After a two-day meeting in Geneva, Switzerland, experts at the UN agency recommended extra safety measures for the medicine, sold as Dengvaxia.
“We have now clear information that the vaccine needs to be dealt with in a much safer way by using it exclusively in people already infected with dengue before,” Alejandro Cravioto, Chair of the WHO’s Strategic Advisory Group of Experts (SAGE) on Immunization, told reporters.
“It requires for the people to be tested through a system that is not currently available but that we feel will be developed in the next years,” he said.
Sanofi said in a statement: “We are confident in Dengvaxia’s safety and its proven potential to reduce dengue disease burden in endemic countries.”

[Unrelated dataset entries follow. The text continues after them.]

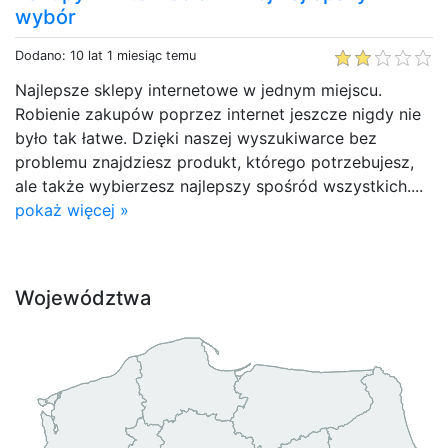
wybór
Dodano: 10 lat 1 miesiąc temu
Najlepsze sklepy internetowe w jednym miejscu.
Robienie zakupów poprzez internet jeszcze nigdy nie
było tak łatwe. Dzięki naszej wyszukiwarce bez
problemu znajdziesz produkt, którego potrzebujesz,
ale także wybierzesz najlepszy spośród wszystkich....
pokaż więcej »
Województwa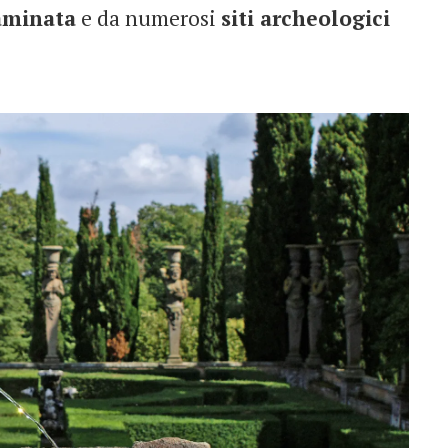
aminata
e da numerosi
siti archeologici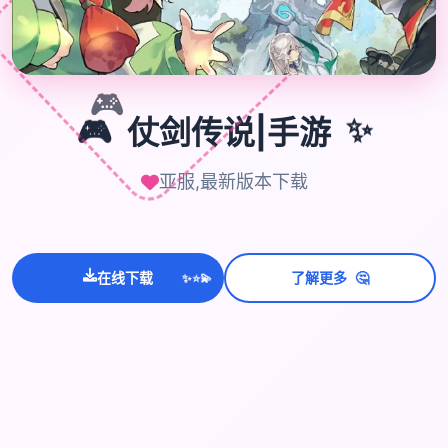
🎮
✨
🎮
仗剑传说|手游
亚服,最新版本下载
💫
✨
在线下载
了解更多
🤔
⭐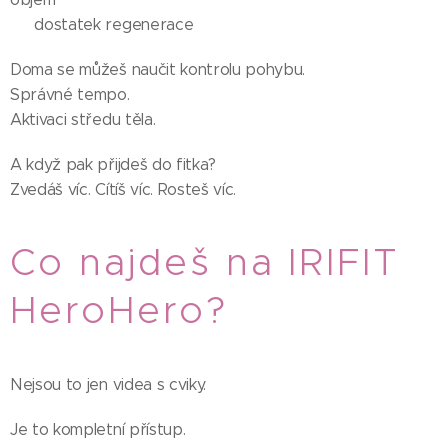
💗 dostatek regenerace
Doma se můžeš naučit kontrolu pohybu.
Správné tempo.
Aktivaci středu těla.
A když pak přijdeš do fitka?
Zvedáš víc. Cítíš víc. Rosteš víc.
Co najdeš na IRIFIT
HeroHero? 💕
Nejsou to jen videa s cviky.
Je to kompletní přístup.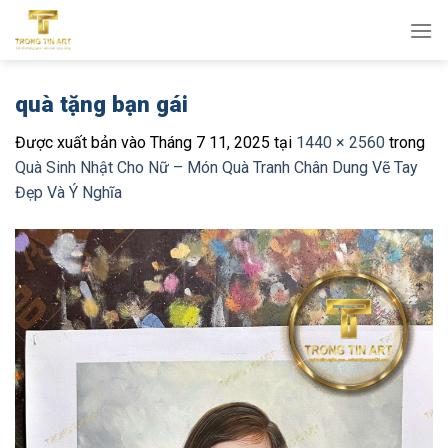
Bỏ
qua
nội
dung
quà tặng bạn gái
Được xuất bản vào
Tháng 7 11, 2025
tại
1440 × 2560
trong
Quà Sinh Nhật Cho Nữ – Món Quà Tranh Chân Dung Vẽ Tay
Đẹp Và Ý Nghĩa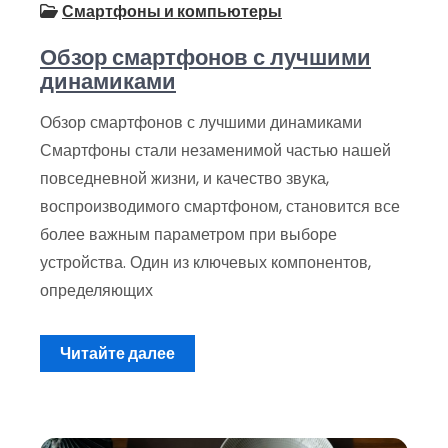
Смартфоны и компьютеры
Обзор смартфонов с лучшими
динамиками
Обзор смартфонов с лучшими динамиками
Смартфоны стали незаменимой частью нашей
повседневной жизни, и качество звука,
воспроизводимого смартфоном, становится все
более важным параметром при выборе
устройства. Один из ключевых компонентов,
определяющих
Читайте далее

Sanofi also said it would “continue to work with the international public health community and endemic countries, to ensure the best usage of the vaccine.” The French drugmaker warned in November that Dengvaxia, first approved in late 2015, could increase the risk of severe dengue in some cases in people who had not been previously exposed to the disease.

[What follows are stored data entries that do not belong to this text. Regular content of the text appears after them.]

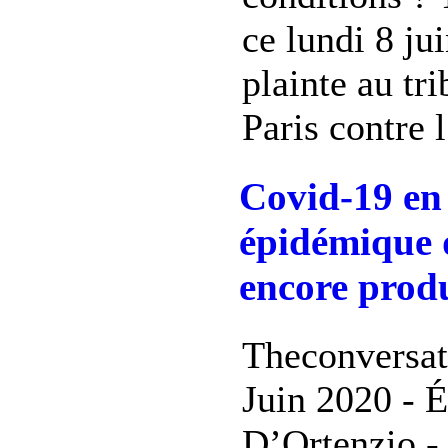
ce lundi 8 ju
plainte au tr
Paris contre l
Covid-19 en 
épidémique q
encore produ
Theconversat
Juin 2020 - É
D’Ortenzio -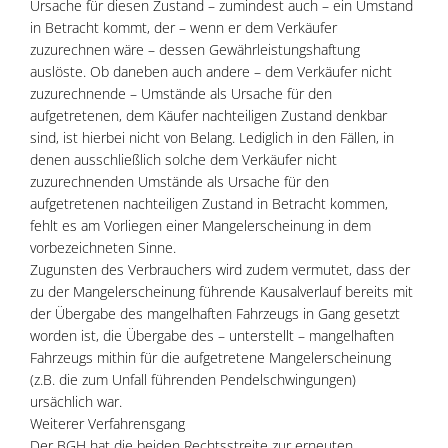
Ursache für diesen Zustand – zumindest auch – ein Umstand
in Betracht kommt, der – wenn er dem Verkäufer
zuzurechnen wäre – dessen Gewährleistungshaftung
auslöste. Ob daneben auch andere – dem Verkäufer nicht
zuzurechnende – Umstände als Ursache für den
aufgetretenen, dem Käufer nachteiligen Zustand denkbar
sind, ist hierbei nicht von Belang. Lediglich in den Fällen, in
denen ausschließlich solche dem Verkäufer nicht
zuzurechnenden Umstände als Ursache für den
aufgetretenen nachteiligen Zustand in Betracht kommen,
fehlt es am Vorliegen einer Mangelerscheinung in dem
vorbezeichneten Sinne.
Zugunsten des Verbrauchers wird zudem vermutet, dass der
zu der Mangelerscheinung führende Kausalverlauf bereits mit
der Übergabe des mangelhaften Fahrzeugs in Gang gesetzt
worden ist, die Übergabe des – unterstellt – mangelhaften
Fahrzeugs mithin für die aufgetretene Mangelerscheinung
(z.B. die zum Unfall führenden Pendelschwingungen)
ursächlich war.
Weiterer Verfahrensgang
Der BGH hat die beiden Rechtsstreite zur erneuten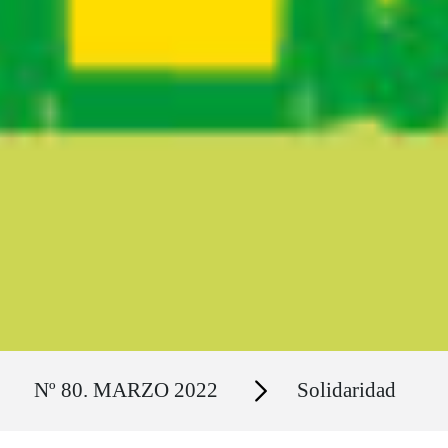
Ruta del sitio
Secciones
Nº 80. MARZO 2022
Solidaridad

Mosquito-borne dengue is the world’s fastest-growing infectious disease, afflicting hundreds of millions of people worldwide. It causes half a million life-threatening infections and kills about 20,000 people, mostly children, annually.
Dengvaxia, the world’s sole licensed vaccine against dengue, is at the centre of a health scare in the Philippines where the government suspended its use last year amid safety fears.

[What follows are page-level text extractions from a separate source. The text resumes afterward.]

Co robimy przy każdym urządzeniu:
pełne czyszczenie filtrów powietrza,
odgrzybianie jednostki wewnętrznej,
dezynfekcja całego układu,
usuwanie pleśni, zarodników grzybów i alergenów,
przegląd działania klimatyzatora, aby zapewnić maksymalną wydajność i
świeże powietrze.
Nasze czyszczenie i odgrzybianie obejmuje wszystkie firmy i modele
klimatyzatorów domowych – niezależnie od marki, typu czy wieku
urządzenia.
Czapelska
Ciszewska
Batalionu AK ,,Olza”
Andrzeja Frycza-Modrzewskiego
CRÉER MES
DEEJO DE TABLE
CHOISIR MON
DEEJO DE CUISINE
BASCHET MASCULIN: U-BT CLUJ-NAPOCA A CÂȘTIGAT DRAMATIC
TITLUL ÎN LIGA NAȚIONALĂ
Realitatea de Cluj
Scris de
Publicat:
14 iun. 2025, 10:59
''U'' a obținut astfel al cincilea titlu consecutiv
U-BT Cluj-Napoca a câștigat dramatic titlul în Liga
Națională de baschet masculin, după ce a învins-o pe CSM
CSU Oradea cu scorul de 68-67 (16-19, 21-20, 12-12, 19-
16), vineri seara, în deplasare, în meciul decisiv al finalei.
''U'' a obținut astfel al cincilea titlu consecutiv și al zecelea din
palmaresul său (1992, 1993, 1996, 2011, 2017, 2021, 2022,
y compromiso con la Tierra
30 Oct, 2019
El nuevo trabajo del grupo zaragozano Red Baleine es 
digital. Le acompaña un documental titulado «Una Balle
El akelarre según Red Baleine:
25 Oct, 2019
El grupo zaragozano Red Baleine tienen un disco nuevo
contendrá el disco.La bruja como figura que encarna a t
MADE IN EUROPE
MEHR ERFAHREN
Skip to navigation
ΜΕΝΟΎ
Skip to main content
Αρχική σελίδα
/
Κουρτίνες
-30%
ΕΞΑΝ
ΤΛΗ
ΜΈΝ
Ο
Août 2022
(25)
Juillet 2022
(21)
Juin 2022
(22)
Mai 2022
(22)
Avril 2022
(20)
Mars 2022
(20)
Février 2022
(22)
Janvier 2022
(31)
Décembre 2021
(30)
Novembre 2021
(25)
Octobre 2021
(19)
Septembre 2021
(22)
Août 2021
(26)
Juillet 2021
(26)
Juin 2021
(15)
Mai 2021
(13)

The company has repeatedly said it knows of no deaths resulting from the medicine.
Joachim Hombach, executive secretary of WHO’s SAGE group, said: “For us, the primary consideration is to assure our recommendation makes public health sense in terms of ensuring the use of vaccine will maximise public health benefit and minimise risk.” “It is very important we signal ways in which this vaccine could be used,” he said, adding that it was up to the company to decide how to deal with this. Hombach defended the WHO’s initial recommendation that the vaccine could be used in children aged nine and older in places where 70% of the population had previously been exposed to the virus, and were likely to benefit from the vaccine.
He said the WHO pointed out a gap in data on the use of the vaccine in people who had never been exposed to the virus, and asked Sanofi to study the impact of the vaccine on children who had never been exposed to the virus.
That study resulted in Sanofi’s announcement last November.
Executives at Sanofi have denied any wrongdoing and insist on the benefits the medicine brings as a whole. In an interview with Reuters last month, David Loew, head of Sanofi Pasteur, the group’s vaccines division, said Sanofi remained committed to Dengvaxia.
He added Sanofi was holding discussions with external partners and universities to come up with a test which would be applicable before vaccination. Such a test, however, would take at least two years to bring to the market, he said.
Dengvaxia has been approved and registered in 19 countries and is currently under review by the European Medicines Agency.
Japan’s Takeda Pharmaceutical, the United States National Institute of Health and Brazil’s Butantan Institute are developing rival products.
Initially seen as potential $1-billion-a-year-plus product, Dengvaxia net sales stood at three million euros ($3.71 million) in 2017 as Sanofi was forced to buy back unused doses. The company took a charge of 87 million euros in the fourth quarter.